Europese afvalagentschappen niet zaligmakend

Door Frieda Brepoels op 17 februari 2010, over deze onderwerpen: Afval, Europese Commissie, Leefmilieu

In Europa wordt jaarlijks zo'n 2,6 miljard ton afval geproduceerd, waarvan 90 miljoen ton gevaarlijk afval. Dat komt neer op meer dan 6 ton afval per burger.

De afvalhoeveelheid in de Europese Unie groeit sneller dan het bruto binnenlands product (bbp). Op dit moment wordt gemiddeld slechts een derde gerecycleerd en wordt nog steeds meer dan de helft gestort, blijkt uit een studie naar de haalbaarheid van een Europees afvalagentschap.

De conclusies van de studie zijn niet mis te verstaan: illegaal storten en illegale afvaltransporten tieren welig in de Europese Unie, in veel lidstaten ontbreekt het nog altijd aan genormeerde stortplaatsen en de nodige basisinfrastructuur voor een duurzaam en efficiënt afvalbeheer. Het spreekt voor zich dat de nieuwere lidstaten nog voor grote uitdagingen staan, maar ook bij meer 'oudere' lidstaten bestaan manifeste problemen. In Griekenland wordt nog altijd meer dan 80 procent van het huishoudelijk afval gestort. Ook in Ierland, Portugal en Spanje draaien die percentages rond 60 procent.

Nochtans is afvalbeheer een van de meest uitgewerkte domeinen van de Europese milieuwetgeving.
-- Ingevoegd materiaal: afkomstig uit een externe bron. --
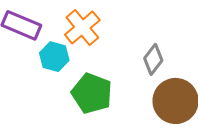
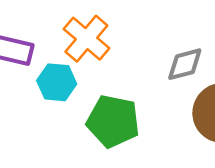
gray diamond: (153, 59) -> (185, 64), turned 48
De eerste kaderrichtlijn voor afval dateert al van 1975 en vandaag omvat het juridisch corpus voor afval liefst zestig wetten. Het Europees Parlement haalde in 2008 bovendien een belangrijke slag thuis door ambitieuze, bindende doelstellingen voor recyclage van huishoudelijk en bouw- en sloopafval in de herziene kaderrichtlijn in te schrijven.

Waar het schoentje knelt, is overduidelijk. Het grootste probleem ligt bij de toepassing van de bestaande regels, of net het absolute gebrek eraan. Ik kon dat met eigen ogen vaststellen tijdens een werkbezoek van de commissie voor milieu aan Athene in 2006. Iedereen herinnert zich vast ook nog de commotie die vorig jaar ontstond in Napels, toen het afval wekenlang op de wegen bleef liggen.

Moet Europa, en meer bepaald de Europese Commissie, er dan niet voor zorgen dat de lidstaten de Europese wetgeving ook naleven? Inderdaad, de Commissie heeft daarvoor trouwens ook de juridische instrumenten, de zogenaamde inbreukprocedure. Wat blijkt nu? Van de 2.171 zaken die in mei 2008 hangende waren voor het Europees Hof van Justitie, waren 494 zaken of 23 procent milieugerelateerd. In 2006 en 2007 maakten afvalzaken bovendien 19 procent uit van de inbreukprocedures in milieu, wat maakt dat afval na natuurbescherming met 26 procent het grootste aandeel vertegenwoordigt. Dat hoge aantal inbreukprocedures toont aan dat burgers de naleving van de afvalwetgeving als een prioriteit beschouwen. De cijfers tonen echter ook aan dat de Europese Commissie er ondanks de inbreukprocedure niet in slaagt de naleving van de wetten af te dwingen bij de lidstaten. Er moeten dus andere redenen zijn voor de absolute onderprestatie op dat vlak.

De studie legt de vinger op de wonde. Er worden absoluut te weinig middelen ingezet door de lidstaten om controles uit te voeren, de juiste beleidsmatige structuren op te zetten en te voorzien in de vereiste infrastructuur. Daarnaast is er een mentaliteitsprobleem omdat beleidsmakers afvalbeheer, in tegenstelling tot de burgers, blijkbaar niet als een prioriteit zien. Ten slotte leidt de uiteenlopende interpretatie van de Europese wetgeving tot problemen.

16 miljoen euro

Om die problemen op te lossen denkt de Commissie dus aan de oprichting van een nieuw Europees agentschap, waarvan de kosten worden geschat op 16 miljoen euro. Die oplossing is mijns inziens niet te verkiezen , en wel om verschillende redenen.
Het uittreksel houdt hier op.